É um não querer mais que bem querer

É como se você fosse a sombra que se afasta do sol, por mais que ele se levante, por mais que ele tente se aproximar. Você foge, se esgueira pelos cantos, se apóia por trás das paredes, se deita sob os móveis, se estende sobre os campos entremontes, se esconde, medrosa e tola, ingênua e sorrateira, atrás do que você finge ser.

E, vai ver, somos todos assim. Sombras. O que realmente somos é a mancha negra que anda deitada. Vai ver somos nós que a seguimos. E escondemos o que realmente somos no chão, nas paredes, contra o sempre investigativo e intrometido sol. Somos disformes, crescemos, engordamos, emagrecemos, diminuímos. Pretos, frios.

Quem sabe, além de tudo, esse viver na horizontal também não quer dizer alguma coisa.

Então, você é a sombra a se esconder da sombra. E é por isso que quando nos unimos somos tão ‘uma só’. De não se conseguir distinguir os limites e as formas exatas, estamos diretamente ligados, embora os corpos sejam distantes. Como se fugíssemos de sóis diferentes.

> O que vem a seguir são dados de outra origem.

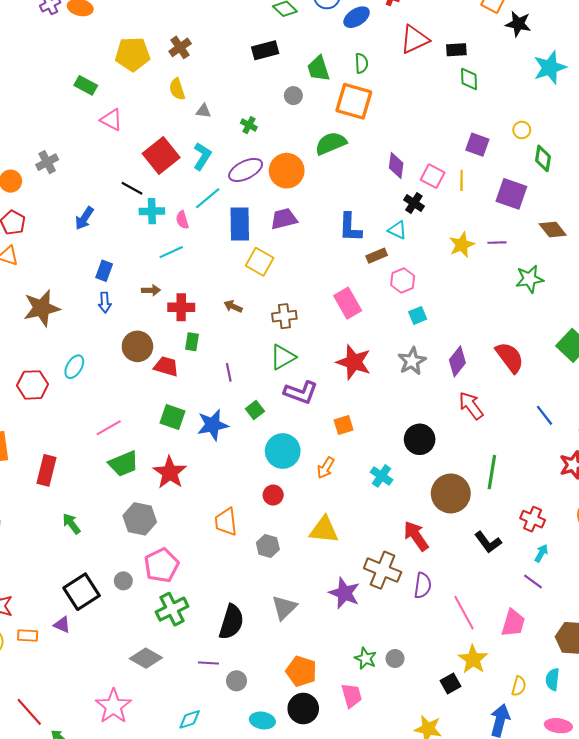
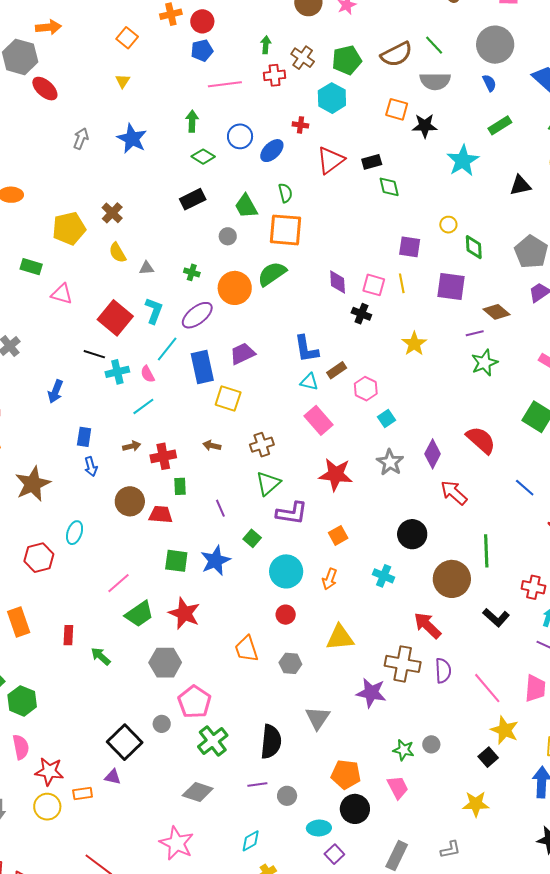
orange circle: (287, 171) -> (235, 288), moved
cyan triangle: (397, 230) -> (309, 382), moved
purple line: (497, 243) -> (475, 333), moved
red rectangle: (46, 470) -> (68, 635), size x0.7
green arrow: (71, 524) -> (101, 656), moved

E não estivéssemos mais sós, estando em apenas um.

Mas por mais perto que estejamos, sombras, nossos corpos se afastam contrários. Se bem que nos braços laçados tornamo-nos um, de novo; mas muito rápido.

Muito rápido, mas dá para sentir o balançar cadenciado do seu coração se ajustar com o entusiasmo contido do meu, – Como dois cronômetros se igualando – e as sístoles e diástoles começarem a ocorrer simultâneas; como se um peito dissesse para o outro “Muito bem, nos encontramos novamente daqui a 500 mil batidas, ok?”.

Ok. Nem uma a mais, nem uma a menos.

Por que se esconde tanto? Somos tão iguais que a ferir me doeria.

Dou-lhe, pois, o dom da ignorância, do não saber. E assim, não vai dormir com o peso de ter-me machucado. Já que minhas feridas também doem em você.

E assim estamos presos – ou eu estou – ao abismo dançado dos peitos, às badaladas infindas dos relógios e aos pensamentos que passam vez ou outra.

Acontece.

Vou então, embalado pelo fluir do sangue nas minhas veias, vivendo de 500 em 500 mil batidas.